Extracted page text data
╭──
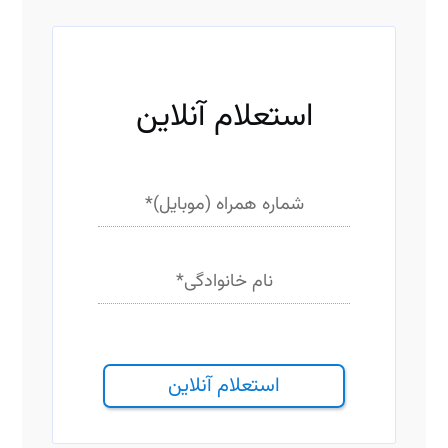
ف
ی
ل
ت
استعلام آنلاین
ر
شماره همراه (موبایل)
*
نام خانوادگی
*
استعلام آنلاین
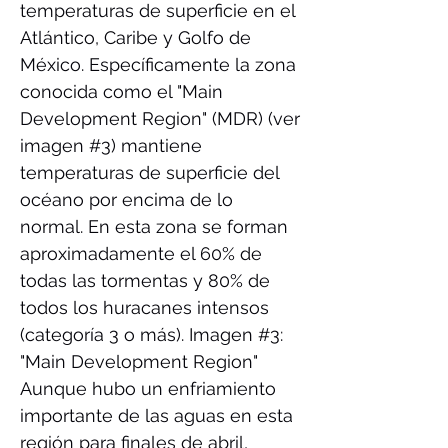
temperaturas de superficie en el
Atlántico, Caribe y Golfo de
México. Específicamente la zona
conocida como el "Main
Development Region" (MDR) (ver
imagen #3) mantiene
temperaturas de superficie del
océano por encima de lo
normal. En esta zona se forman
aproximadamente el 60% de
todas las tormentas y 80% de
todos los huracanes intensos
(categoría 3 o más). Imagen #3:
"Main Development Region"
Aunque hubo un enfriamiento
importante de las aguas en esta
región para finales de abril,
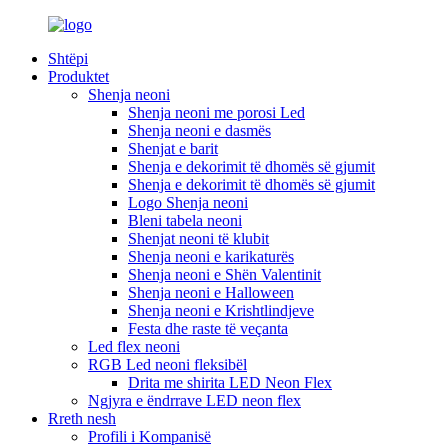
Shtëpi
Produktet
Shenja neoni
Shenja neoni me porosi Led
Shenja neoni e dasmës
Shenjat e barit
Shenja e dekorimit të dhomës së gjumit
Shenja e dekorimit të dhomës së gjumit
Logo Shenja neoni
Bleni tabela neoni
Shenjat neoni të klubit
Shenja neoni e karikaturës
Shenja neoni e Shën Valentinit
Shenja neoni e Halloween
Shenja neoni e Krishtlindjeve
Festa dhe raste të veçanta
Led flex neoni
RGB Led neoni fleksibël
Drita me shirita LED Neon Flex
Ngjyra e ëndrrave LED neon flex
Rreth nesh
Profili i Kompanisë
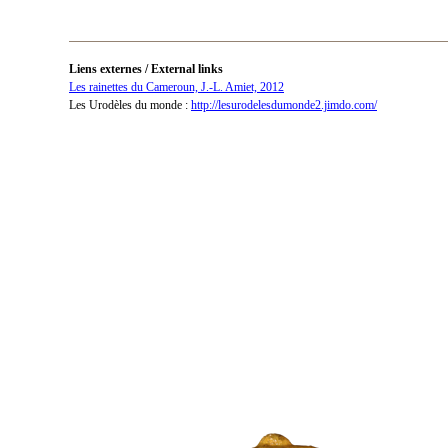
Liens externes / External links
Les rainettes du Cameroun, J.-L. Amiet, 2012
Les Urodèles du monde :
http://lesurodelesdumonde2.jimdo.com/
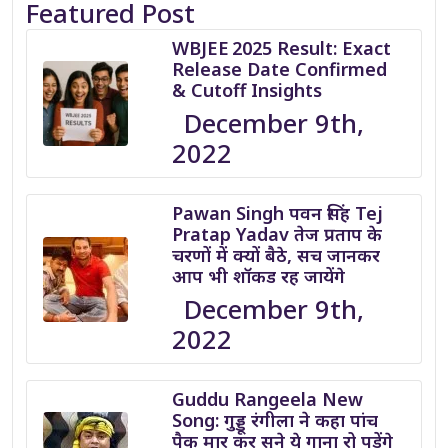
Featured Post
WBJEE 2025 Result: Exact
Release Date Confirmed
& Cutoff Insights
December 9th,
2022
Pawan Singh पवन सिंह Tej
Pratap Yadav तेज प्रताप के
चरणों में क्यों बैठे, सच जानकर
आप भी शॉकड रह जायेंगे
December 9th,
2022
Guddu Rangeela New
Song: गुड्डू रंगीला ने कहा पांच
पैक मार कर सुने ये गाना रो पड़ेंगे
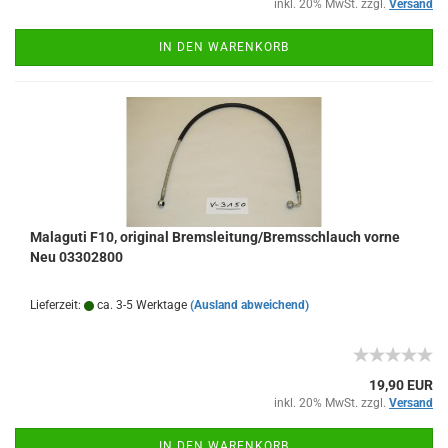
inkl. 20% MwSt. zzgl.
Versand
IN DEN WARENKORB
Malaguti F10, original Bremsleitung/Bremsschlauch vorne
Neu 03302800
Lieferzeit:
ca. 3-5 Werktage
(Ausland abweichend)
19,90 EUR
inkl. 20% MwSt. zzgl.
Versand
IN DEN WARENKORB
╰──
Task prompt:
An exact copy of all the data above is required; omit any pictures.

Written solution:
ف
ی
ل
ت
استعلام آنلاین
ر
شماره همراه (موبایل)
*
نام خانوادگی
*
استعلام آنلاین
temperaturas de superficie en el
Atlántico, Caribe y Golfo de
México. Específicamente la zona
conocida como el "Main
Development Region" (MDR) (ver
imagen #3) mantiene
temperaturas de superficie del
océano por encima de lo
normal. En esta zona se forman
aproximadamente el 60% de
todas las tormentas y 80% de
todos los huracanes intensos
(categoría 3 o más). Imagen #3:
"Main Development Region"
Aunque hubo un enfriamiento
importante de las aguas en esta
región para finales de abril,
Shtëpi
Produktet
Shenja neoni
Shenja neoni me porosi Led
Shenja neoni e dasmës
Shenjat e barit
Shenja e dekorimit të dhomës së gjumit
Shenja e dekorimit të dhomës së gjumit
Logo Shenja neoni
Bleni tabela neoni
Shenjat neoni të klubit
Shenja neoni e karikaturës
Shenja neoni e Shën Valentinit
Shenja neoni e Halloween
Shenja neoni e Krishtlindjeve
Festa dhe raste të veçanta
Led flex neoni
RGB Led neoni fleksibël
Drita me shirita LED Neon Flex
Ngjyra e ëndrrave LED neon flex
Rreth nesh
Profili i Kompanisë
Liens externes / External links
Les rainettes du Cameroun, J.-L. Amiet, 2012
Les Urodèles du monde :
http://lesurodelesdumonde2.jimdo.com/
Featured Post
WBJEE 2025 Result: Exact
Release Date Confirmed
& Cutoff Insights
December 9th,
2022
Pawan Singh पवन सिंह Tej
Pratap Yadav तेज प्रताप के
चरणों में क्यों बैठे, सच जानकर
आप भी शॉकड रह जायेंगे
December 9th,
2022
Guddu Rangeela New
Song: गुड्डू रंगीला ने कहा पांच
पैक मार कर सुने ये गाना रो पड़ेंगे
inkl. 20% MwSt. zzgl.
Versand
IN DEN WARENKORB
Malaguti F10, original Bremsleitung/Bremsschlauch vorne
Neu 03302800
Lieferzeit:
ca. 3-5 Werktage
(Ausland abweichend)
19,90 EUR
inkl. 20% MwSt. zzgl.
Versand
IN DEN WARENKORB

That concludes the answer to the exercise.